▸ Task description:
Repeat the entries verbatim.

▸ Listed entries:

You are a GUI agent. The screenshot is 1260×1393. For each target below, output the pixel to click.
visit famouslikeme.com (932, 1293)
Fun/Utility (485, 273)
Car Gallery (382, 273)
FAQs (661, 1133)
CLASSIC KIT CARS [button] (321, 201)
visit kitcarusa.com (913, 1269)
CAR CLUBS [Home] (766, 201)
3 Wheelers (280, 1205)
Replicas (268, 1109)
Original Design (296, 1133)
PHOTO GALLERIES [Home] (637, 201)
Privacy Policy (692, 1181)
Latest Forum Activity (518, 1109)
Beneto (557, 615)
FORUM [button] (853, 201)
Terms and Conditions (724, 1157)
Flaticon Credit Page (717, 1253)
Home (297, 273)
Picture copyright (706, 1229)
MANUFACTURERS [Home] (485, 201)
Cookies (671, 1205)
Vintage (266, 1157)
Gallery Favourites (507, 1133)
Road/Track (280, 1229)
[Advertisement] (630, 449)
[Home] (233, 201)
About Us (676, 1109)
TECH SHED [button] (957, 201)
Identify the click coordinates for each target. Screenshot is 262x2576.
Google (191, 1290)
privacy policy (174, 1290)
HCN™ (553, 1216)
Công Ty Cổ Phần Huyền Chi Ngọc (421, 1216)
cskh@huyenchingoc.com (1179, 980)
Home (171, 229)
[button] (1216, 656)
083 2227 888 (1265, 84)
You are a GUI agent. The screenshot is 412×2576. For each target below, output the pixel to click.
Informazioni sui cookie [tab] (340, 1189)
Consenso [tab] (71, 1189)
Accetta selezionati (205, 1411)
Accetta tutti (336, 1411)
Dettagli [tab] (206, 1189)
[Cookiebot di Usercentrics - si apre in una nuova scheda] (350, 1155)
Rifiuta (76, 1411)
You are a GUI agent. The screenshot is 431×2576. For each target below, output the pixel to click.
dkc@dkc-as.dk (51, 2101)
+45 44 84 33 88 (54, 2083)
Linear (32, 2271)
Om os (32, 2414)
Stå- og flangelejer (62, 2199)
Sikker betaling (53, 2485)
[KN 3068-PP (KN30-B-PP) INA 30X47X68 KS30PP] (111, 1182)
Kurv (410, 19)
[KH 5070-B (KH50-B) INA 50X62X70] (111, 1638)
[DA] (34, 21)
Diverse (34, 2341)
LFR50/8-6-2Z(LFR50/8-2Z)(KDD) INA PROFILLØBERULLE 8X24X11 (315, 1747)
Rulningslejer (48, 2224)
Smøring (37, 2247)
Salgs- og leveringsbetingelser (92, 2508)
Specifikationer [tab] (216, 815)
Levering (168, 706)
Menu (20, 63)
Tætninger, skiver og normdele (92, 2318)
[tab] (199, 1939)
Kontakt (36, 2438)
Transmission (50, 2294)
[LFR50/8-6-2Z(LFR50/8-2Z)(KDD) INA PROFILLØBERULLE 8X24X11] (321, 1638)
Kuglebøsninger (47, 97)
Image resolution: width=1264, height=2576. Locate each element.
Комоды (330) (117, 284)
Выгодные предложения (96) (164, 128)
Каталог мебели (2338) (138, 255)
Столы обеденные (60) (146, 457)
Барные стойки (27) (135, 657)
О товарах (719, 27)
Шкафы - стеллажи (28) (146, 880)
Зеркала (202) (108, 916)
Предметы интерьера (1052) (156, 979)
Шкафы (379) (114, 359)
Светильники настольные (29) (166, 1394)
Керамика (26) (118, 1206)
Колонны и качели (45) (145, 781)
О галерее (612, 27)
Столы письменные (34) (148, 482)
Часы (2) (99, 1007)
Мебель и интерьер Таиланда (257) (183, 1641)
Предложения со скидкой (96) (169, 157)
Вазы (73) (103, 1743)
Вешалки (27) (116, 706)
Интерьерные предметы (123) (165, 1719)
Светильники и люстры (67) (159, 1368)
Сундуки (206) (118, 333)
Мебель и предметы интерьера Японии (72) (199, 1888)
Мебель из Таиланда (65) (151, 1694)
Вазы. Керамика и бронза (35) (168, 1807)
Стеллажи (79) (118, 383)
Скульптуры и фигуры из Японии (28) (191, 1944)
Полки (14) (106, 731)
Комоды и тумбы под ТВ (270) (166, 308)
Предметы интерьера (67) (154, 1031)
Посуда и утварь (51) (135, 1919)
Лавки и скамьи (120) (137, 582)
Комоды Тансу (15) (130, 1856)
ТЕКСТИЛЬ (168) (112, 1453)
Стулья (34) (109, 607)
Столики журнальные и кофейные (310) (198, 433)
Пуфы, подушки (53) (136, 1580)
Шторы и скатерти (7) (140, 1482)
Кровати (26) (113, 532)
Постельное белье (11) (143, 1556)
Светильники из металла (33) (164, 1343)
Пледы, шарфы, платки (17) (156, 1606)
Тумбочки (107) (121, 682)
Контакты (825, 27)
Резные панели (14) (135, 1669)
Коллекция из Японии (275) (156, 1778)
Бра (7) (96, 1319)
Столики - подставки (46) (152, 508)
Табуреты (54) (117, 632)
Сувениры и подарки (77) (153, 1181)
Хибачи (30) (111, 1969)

▸ Exercise answer:
You are a GUI agent. The screenshot is 1260×1393. For each target below, output the pixel to click.
visit famouslikeme.com (932, 1293)
Fun/Utility (485, 273)
Car Gallery (382, 273)
FAQs (661, 1133)
CLASSIC KIT CARS [button] (321, 201)
visit kitcarusa.com (913, 1269)
CAR CLUBS [Home] (766, 201)
3 Wheelers (280, 1205)
Replicas (268, 1109)
Original Design (296, 1133)
PHOTO GALLERIES [Home] (637, 201)
Privacy Policy (692, 1181)
Latest Forum Activity (518, 1109)
Beneto (557, 615)
FORUM [button] (853, 201)
Terms and Conditions (724, 1157)
Flaticon Credit Page (717, 1253)
Home (297, 273)
Picture copyright (706, 1229)
MANUFACTURERS [Home] (485, 201)
Cookies (671, 1205)
Vintage (266, 1157)
Gallery Favourites (507, 1133)
Road/Track (280, 1229)
[Advertisement] (630, 449)
[Home] (233, 201)
About Us (676, 1109)
TECH SHED [button] (957, 201)
Identify the click coordinates for each target. Screenshot is 262x2576.
Google (191, 1290)
privacy policy (174, 1290)
HCN™ (553, 1216)
Công Ty Cổ Phần Huyền Chi Ngọc (421, 1216)
cskh@huyenchingoc.com (1179, 980)
Home (171, 229)
[button] (1216, 656)
083 2227 888 (1265, 84)
You are a GUI agent. The screenshot is 412×2576. For each target below, output the pixel to click.
Informazioni sui cookie [tab] (340, 1189)
Consenso [tab] (71, 1189)
Accetta selezionati (205, 1411)
Accetta tutti (336, 1411)
Dettagli [tab] (206, 1189)
[Cookiebot di Usercentrics - si apre in una nuova scheda] (350, 1155)
Rifiuta (76, 1411)
You are a GUI agent. The screenshot is 431×2576. For each target below, output the pixel to click.
dkc@dkc-as.dk (51, 2101)
+45 44 84 33 88 (54, 2083)
Linear (32, 2271)
Om os (32, 2414)
Stå- og flangelejer (62, 2199)
Sikker betaling (53, 2485)
[KN 3068-PP (KN30-B-PP) INA 30X47X68 KS30PP] (111, 1182)
Kurv (410, 19)
[KH 5070-B (KH50-B) INA 50X62X70] (111, 1638)
[DA] (34, 21)
Diverse (34, 2341)
LFR50/8-6-2Z(LFR50/8-2Z)(KDD) INA PROFILLØBERULLE 8X24X11 (315, 1747)
Rulningslejer (48, 2224)
Smøring (37, 2247)
Salgs- og leveringsbetingelser (92, 2508)
Specifikationer [tab] (216, 815)
Levering (168, 706)
Menu (20, 63)
Tætninger, skiver og normdele (92, 2318)
[tab] (199, 1939)
Kontakt (36, 2438)
Transmission (50, 2294)
[LFR50/8-6-2Z(LFR50/8-2Z)(KDD) INA PROFILLØBERULLE 8X24X11] (321, 1638)
Kuglebøsninger (47, 97)
Image resolution: width=1264, height=2576. Locate each element.
Комоды (330) (117, 284)
Выгодные предложения (96) (164, 128)
Каталог мебели (2338) (138, 255)
Столы обеденные (60) (146, 457)
Барные стойки (27) (135, 657)
О товарах (719, 27)
Шкафы - стеллажи (28) (146, 880)
Зеркала (202) (108, 916)
Предметы интерьера (1052) (156, 979)
Шкафы (379) (114, 359)
Светильники настольные (29) (166, 1394)
Керамика (26) (118, 1206)
Колонны и качели (45) (145, 781)
О галерее (612, 27)
Столы письменные (34) (148, 482)
Часы (2) (99, 1007)
Мебель и интерьер Таиланда (257) (183, 1641)
Предложения со скидкой (96) (169, 157)
Вазы (73) (103, 1743)
Вешалки (27) (116, 706)
Интерьерные предметы (123) (165, 1719)
Светильники и люстры (67) (159, 1368)
Сундуки (206) (118, 333)
Мебель и предметы интерьера Японии (72) (199, 1888)
Мебель из Таиланда (65) (151, 1694)
Вазы. Керамика и бронза (35) (168, 1807)
Стеллажи (79) (118, 383)
Скульптуры и фигуры из Японии (28) (191, 1944)
Полки (14) (106, 731)
Комоды и тумбы под ТВ (270) (166, 308)
Предметы интерьера (67) (154, 1031)
Посуда и утварь (51) (135, 1919)
Лавки и скамьи (120) (137, 582)
Комоды Тансу (15) (130, 1856)
ТЕКСТИЛЬ (168) (112, 1453)
Стулья (34) (109, 607)
Столики журнальные и кофейные (310) (198, 433)
Пуфы, подушки (53) (136, 1580)
Шторы и скатерти (7) (140, 1482)
Кровати (26) (113, 532)
Постельное белье (11) (143, 1556)
Светильники из металла (33) (164, 1343)
Пледы, шарфы, платки (17) (156, 1606)
Тумбочки (107) (121, 682)
Контакты (825, 27)
Резные панели (14) (135, 1669)
Коллекция из Японии (275) (156, 1778)
Бра (7) (96, 1319)
Столики - подставки (46) (152, 508)
Табуреты (54) (117, 632)
Сувениры и подарки (77) (153, 1181)
Хибачи (30) (111, 1969)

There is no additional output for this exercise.